Víctor Félix Hernández Rugel, empresario gay de 56 años, fue torturado y asesinado en Sullana, Piura, el 7 de diciembre del 2016. Su cadáver fue abandonado en el piso de su camioneta entre los asientos delanteros y traseros, desnudo y envuelto únicamente en una sábana. Le dispararon luego de haberlo golpeado varias veces en la cabeza. Tenía también tres cortes de cuchillo en el brazo derecho, en el tórax y en la cara cerca de la boca.

“Algunos casos no se resuelven porque al familiar le da vergüenza que se conozca la historia. Nos dicen que prefieren dejar el asunto así. Y siguen discriminando a las víctimas después de muertas”, sostiene Forno.

—Invisibles—
Además de los homicidios, el Observatorio de Derechos LGTB de la UPCH identificó, en el 2016, 65 golpizas contra gays, lesbianas y transexuales y 26 atentados con armas. “A 12 travestis les echaron agua y a dos les tiraron basura. Dos miembros de la comunidad sufrieron ataques con perros; y otros dos, violaciones sexuales”, indica Forno.

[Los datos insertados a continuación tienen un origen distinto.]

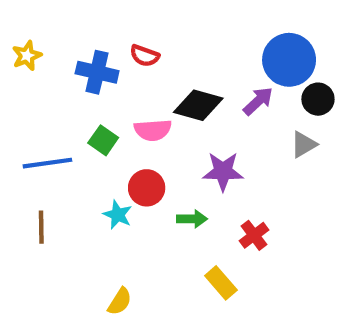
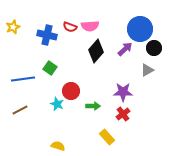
black diamond: (198, 105) -> (96, 51), turned -65
pink semicircle: (153, 130) -> (90, 26), moved
purple star: (223, 171) -> (123, 92), moved
brown line: (41, 227) -> (20, 110), turned 63
yellow semicircle: (120, 301) -> (58, 146), turned -104

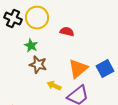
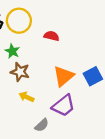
yellow arrow: (54, 86) -> (26, 97), moved

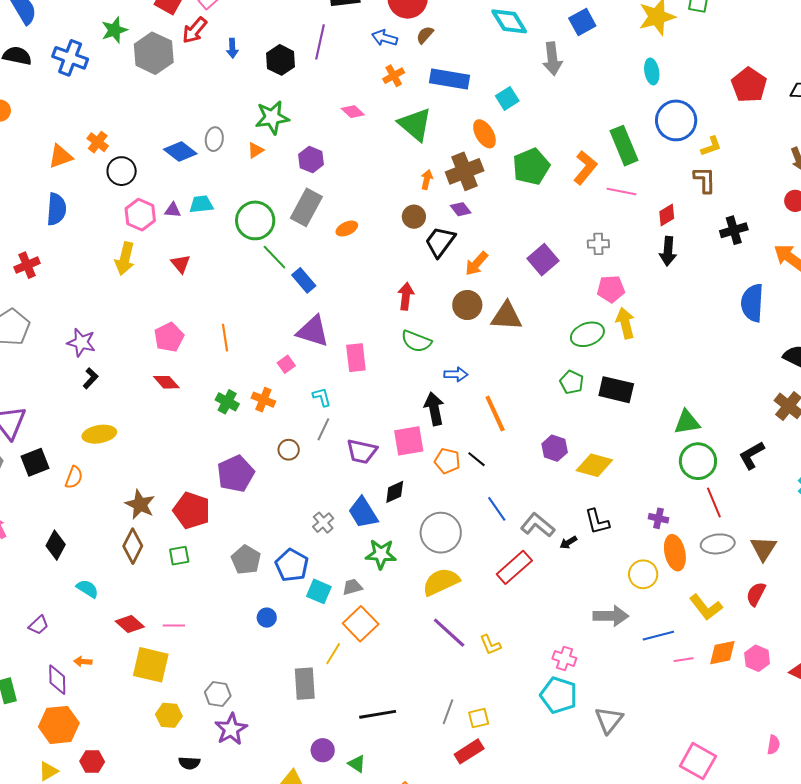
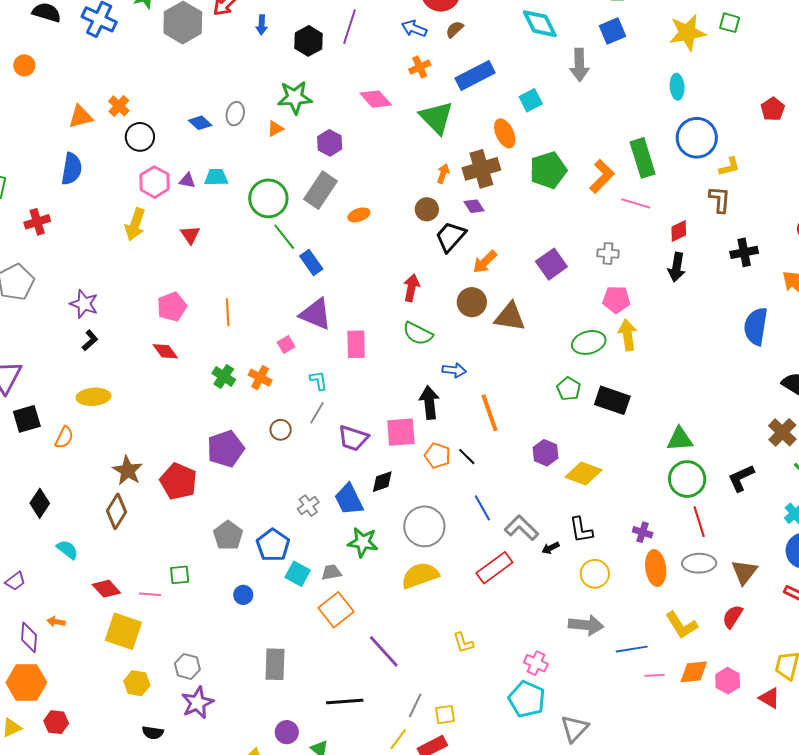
blue rectangle: (450, 79) -> (475, 76), turned -42
red pentagon: (749, 85) -> (773, 109), size x0.7
pink diamond: (353, 112) -> (376, 99), size x1.4
blue diamond: (180, 152) -> (200, 123), size x0.7
green square: (179, 556) -> (180, 575), moved
yellow circle: (643, 574) -> (595, 574), moved
purple line: (449, 633) -> (384, 651), moved
yellow line: (333, 654) -> (398, 739), moved

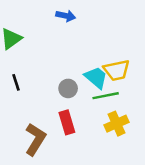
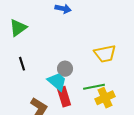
cyan trapezoid: (96, 78) -> (57, 82), moved
green line: (106, 96) -> (94, 87), moved

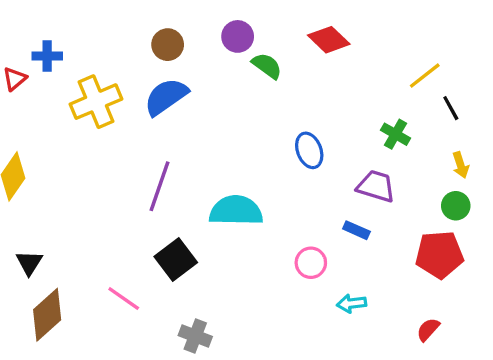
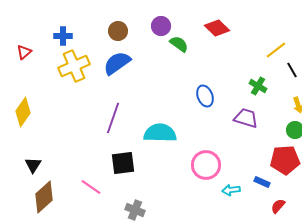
blue cross: (47, 56) -> (63, 36), moved
blue rectangle: (356, 230) -> (262, 182), moved
black square: (176, 259) -> (123, 163), turned 30
pink circle: (311, 263) -> (206, 165), size x1.5

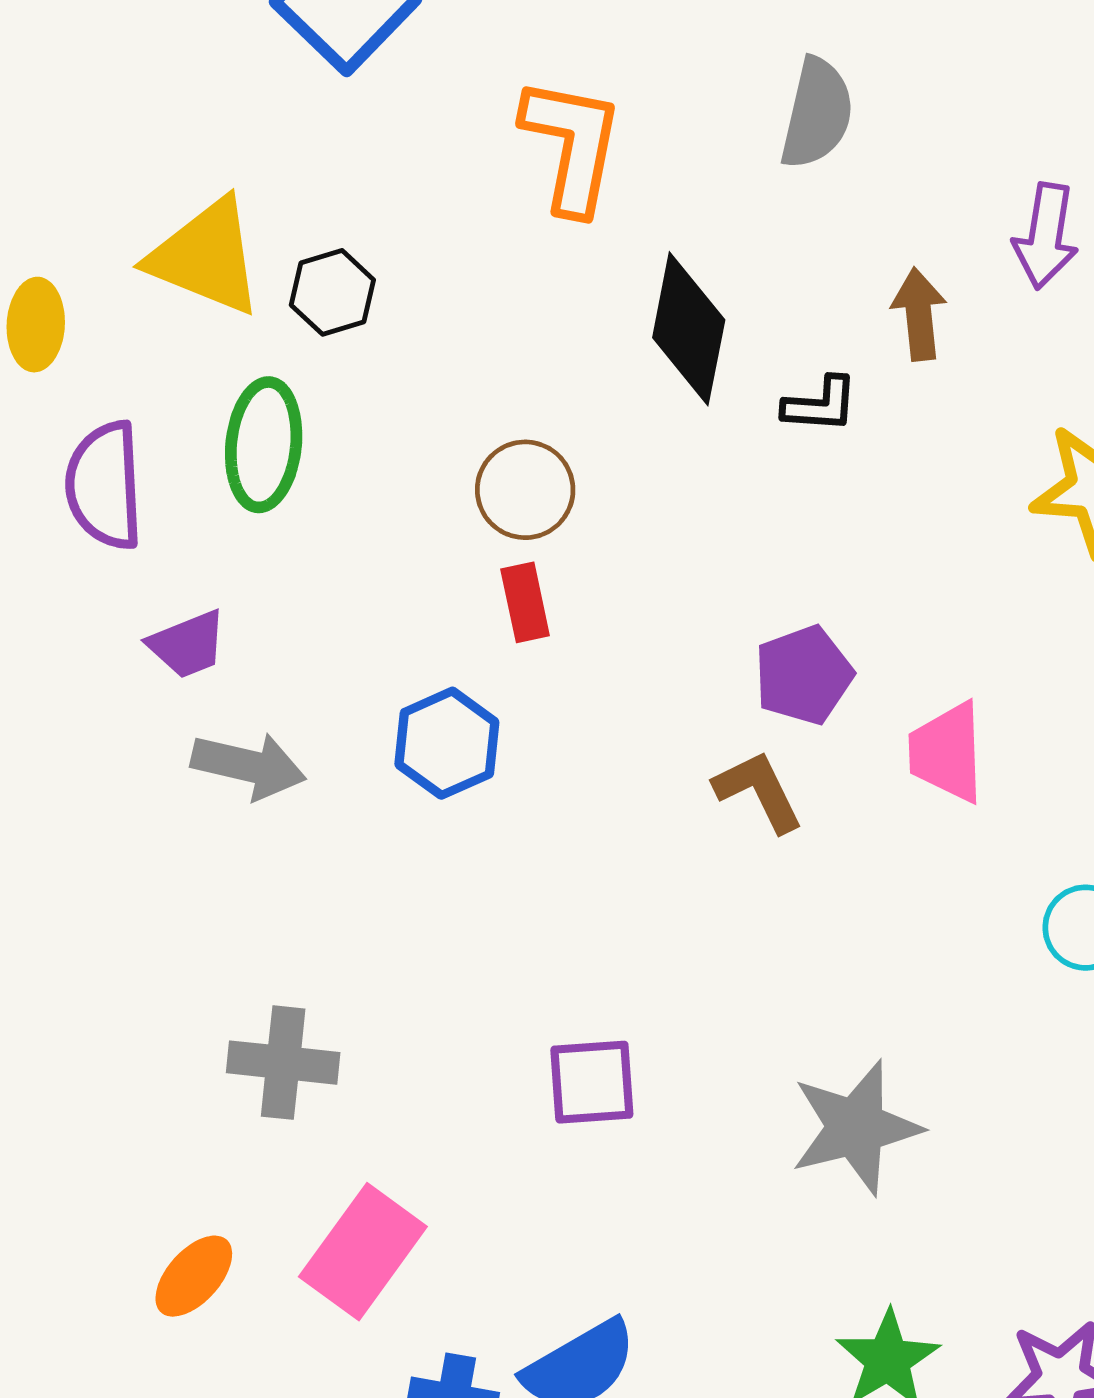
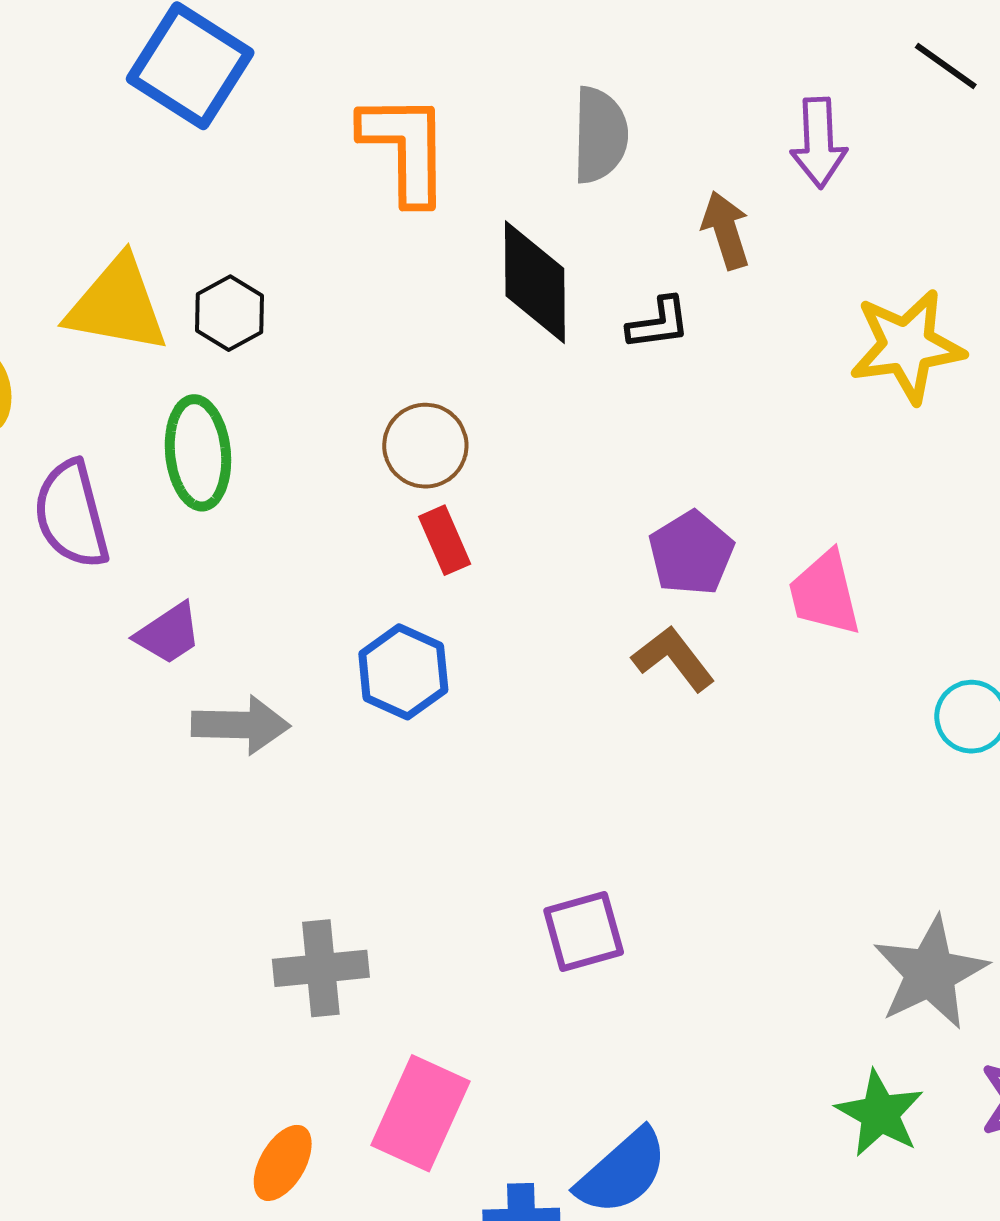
gray semicircle: (817, 113) -> (600, 135), moved
gray star: (856, 1127) -> (930, 973), moved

Estos son apenas sumatorias de los casos que la prensa ha cubierto y que algunas organizaciones de defensa de los derechos de la comunidad LGTBI en provincias han ido reportando.

“El Estado tiene la obligación de prevenir la tortura y la discriminación. Recopilar estos casos ayudaría a visualizar el problema, pero el Estado no lo hace. Incumple su obligación. Sobre todo teniendo en cuenta que la mitad de los ataques homofóbicos son perpetrados por miembros de la policía y el serenazgo”, denuncia Anaya.

“La situación a la que están expuestas las personas LGTB es lamentable. El acoso comienza muchas veces dentro de sus propios hogares”, dice Brenda Álvarez, abogada y coordinadora del área jurídica de Promsex. Y recuerda el caso de Antonella Rabanal, cuya madre la golpeaba por ser lesbiana. La mujer justificaba la violencia aduciendo que su hija estaba endemoniada. “Antonella tuvo que demandar a su propia madre por discriminación y pedir medidas de protección. Han pasado dos años desde la última agresión y hasta ahora no se emite ninguna sentencia”, recuerda la abogada.